While the worst affected in the case of such natural catastrophes is the poorer sections of society, as was evident from the Asian Tsunami, the insurance industry is likely to be worst hit by the higher income groups who are aware of insurance schemes and invest in them. It is essential for an insurance company to diversify its risk profile and make sure that they are not overexposed in any specific area.
There is great market potential for insurance companies in areas like the Tsunami hit Asian regions with growing awareness among people in these countries about insurance policies. However while entering these markets insurance companies have to look at targeted growth and carefully monitor their risk appetite.
Insurance companies will also need to make use of the expertise of meteorologists, environmental scientists to monitor the natural environment. The information provided by them can be analyzed by mathematicians, statisticians and disaster experts for the prediction and effective management of such catastrophes. Experienced computer professionals will also be needed to model catastrophe exposures.
Hurricane Katrina unveiled some of the inaccuracies in catastrophe exposure modeling. ...
Also, the need to improve the quality control of data on property locations an their characteristics is likely to be reinforced. (Risk Management Solution, 2005)
Another issue raised by Hurricane Katrina was the issue of Government involvement in catastrophe insurance thus triggering off a debate on the need for government support in effective catastrophe management.
One such proposal put forth by The National Association of Insurance Commissioners called for a change in tax treatment of catastrophe risk insurance, by allowing firms to establish tax deductible reserve funds for catastrophes. (Brumbaug,2005)
In another instance, the Towers Perrin report suggested that the Government could play the role of reinsurer or facilitator of reinsurance. By doing so, the report states, flood and earthquake cover in insurance policies can become mandatory and several disputes over claims can be avoided post-catastrophe. (Towers Perrin, 2005)

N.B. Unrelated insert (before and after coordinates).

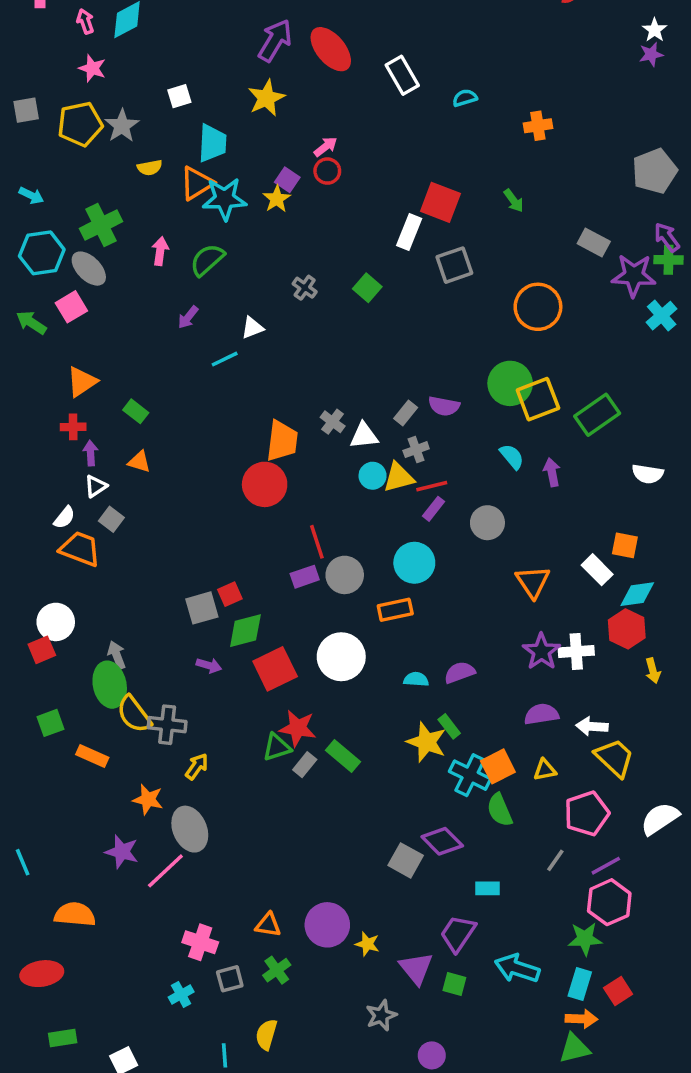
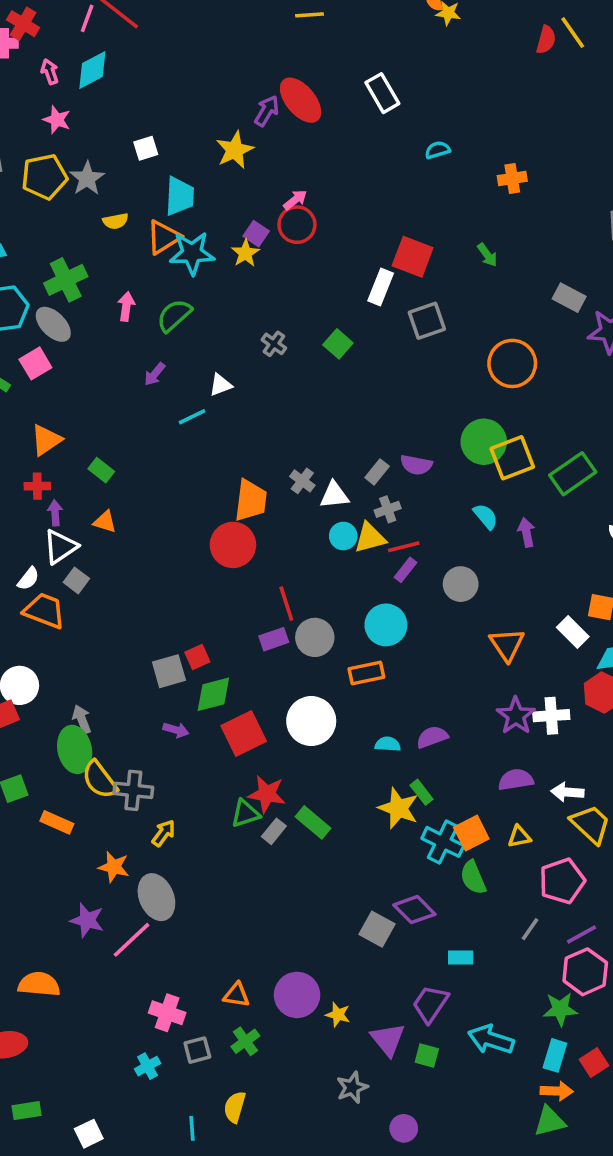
purple arrow: (275, 40) -> (267, 111), moved, size x0.7
white rectangle: (402, 75) -> (382, 93), moved
red circle: (327, 171) -> (297, 225), size x1.4
white triangle: (96, 486) -> (60, 547), size x1.5

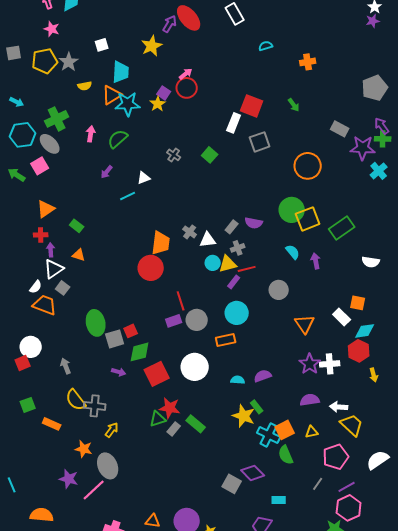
purple rectangle: (405, 570) -> (234, 282), moved
green ellipse: (75, 749) -> (96, 323), moved

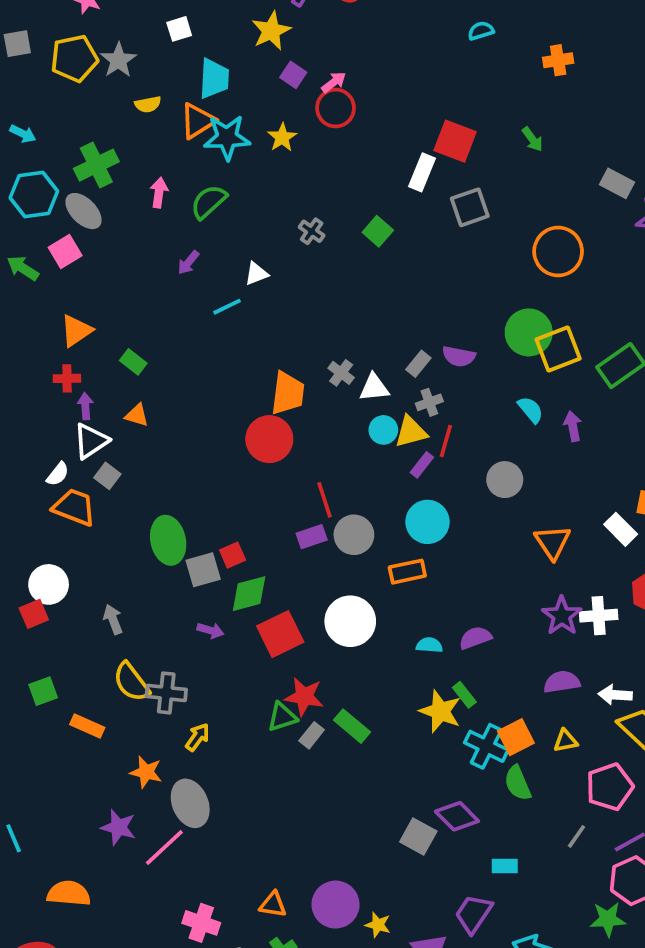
purple square: (164, 93) -> (293, 75), moved
red line: (247, 269) -> (446, 441), turned -60

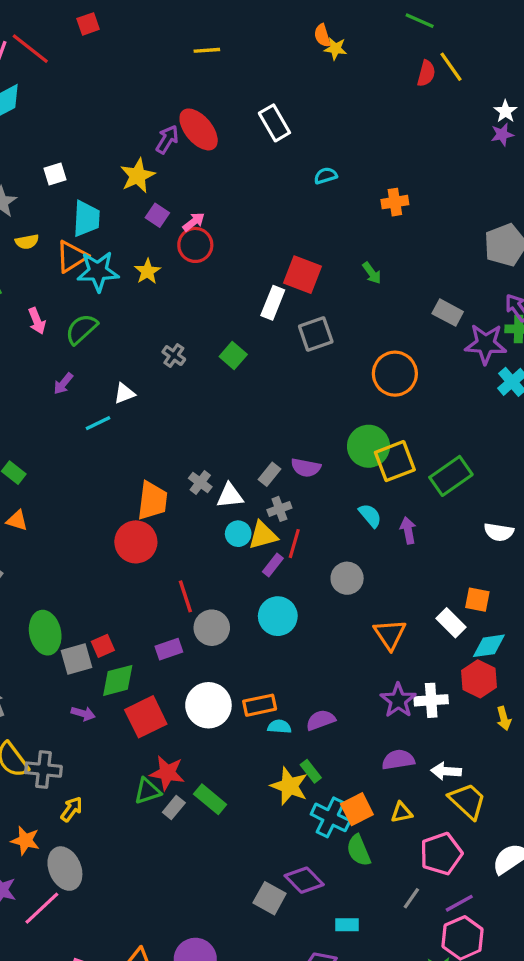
pink arrow: (159, 193) -> (37, 321), turned 150
purple rectangle: (312, 537) -> (169, 649), moved
orange rectangle: (407, 572) -> (260, 705), moved

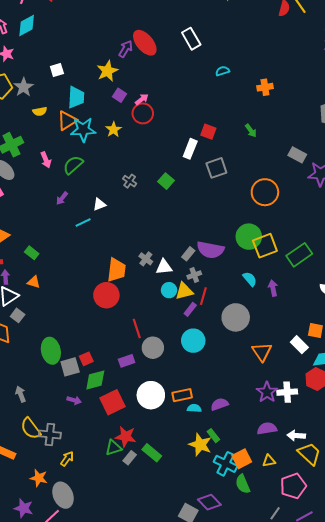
red square: (303, 275) -> (208, 132), size x0.7
purple semicircle: (306, 468) -> (210, 250), size x1.5
gray circle: (347, 578) -> (236, 317), size x1.4

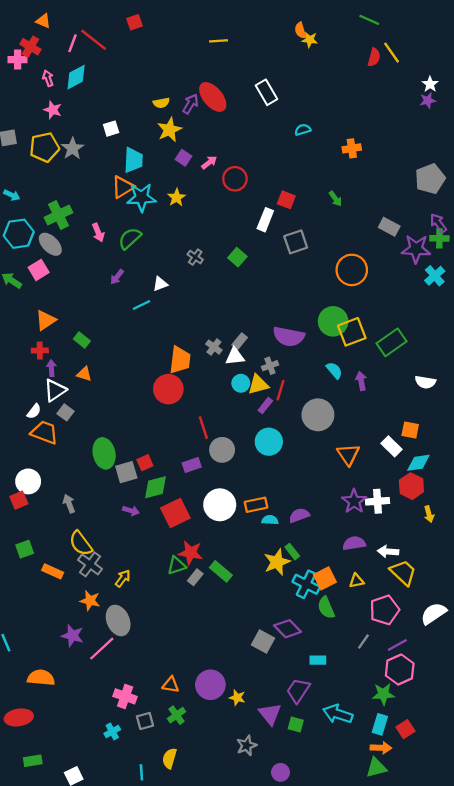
yellow semicircle: (40, 111) -> (161, 103), moved
red circle: (143, 113) -> (235, 179), moved
gray rectangle: (188, 254) -> (240, 341), moved
gray cross: (50, 435) -> (90, 564), moved, turned 30
yellow star: (200, 445) -> (277, 562), turned 30

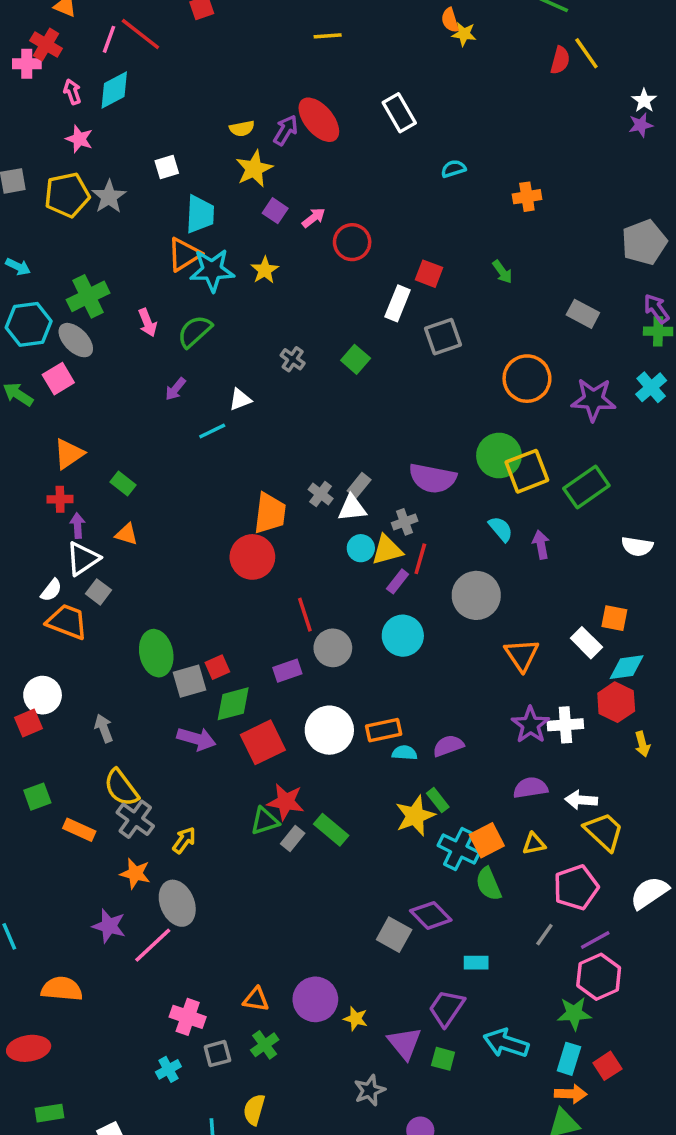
purple star: (416, 249) -> (593, 400), moved
purple arrow: (131, 511) -> (196, 739), size x1.5

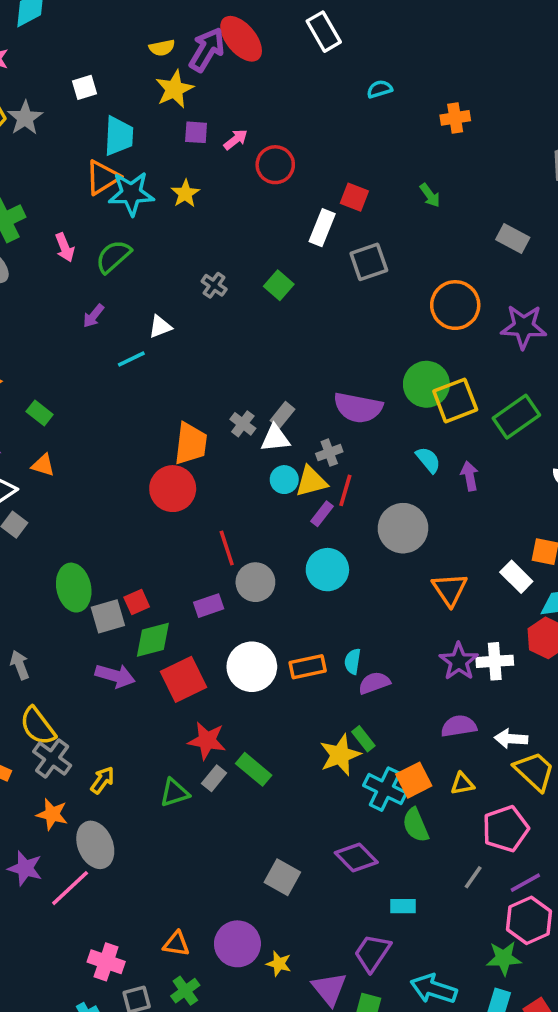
purple arrow: (286, 130) -> (207, 50), size x1.4
purple square: (275, 211) -> (196, 132), turned -30
cyan semicircle: (405, 753) -> (353, 661), moved, turned -85
green triangle: (265, 821) -> (174, 793), moved
gray square: (394, 935) -> (282, 877), moved

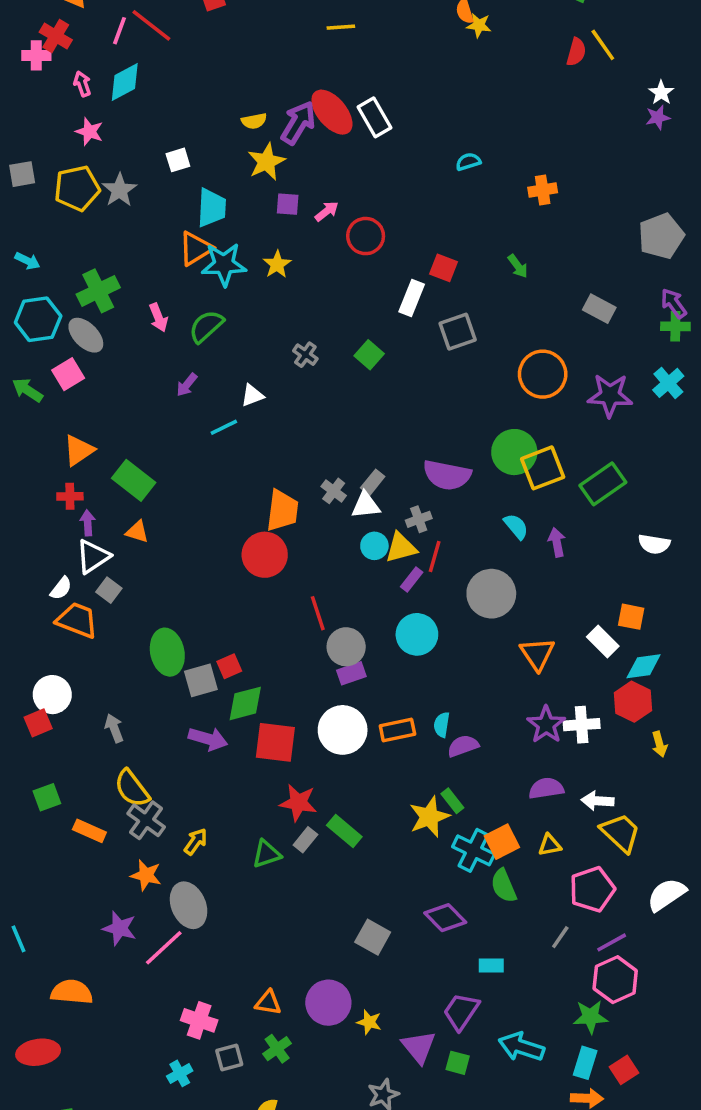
white rectangle: (324, 32) -> (374, 117), moved
green rectangle: (40, 413) -> (134, 480), size x1.6
purple rectangle: (209, 606) -> (351, 673), moved
red square: (183, 679) -> (275, 742), turned 33

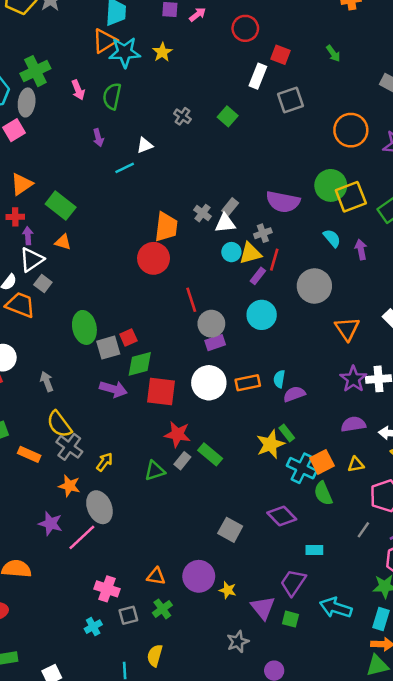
red circle: (366, 236) -> (245, 28), moved
green semicircle: (206, 326) -> (112, 96), turned -36
gray ellipse: (86, 335) -> (27, 102), turned 52
purple arrow: (187, 385) -> (98, 138), turned -54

Another important policy decision that can come into effect only with Government support is the issue of exercising control on human settlement in disaster prone areas. Besides exercising restrictions on settlement in these areas, the Government can also make it mandatory for people living in these danger zones to take necessary precautions to limit damage in the event of a natural catastrophe.
Public participation is the key to the success of any Government initiative to enforcing restrictions on settlement in disaster prone areas. With the support of the Government, the people living in these areas must take up the responsibility to build homes that can withstand natural calamities like earthquakes or floods.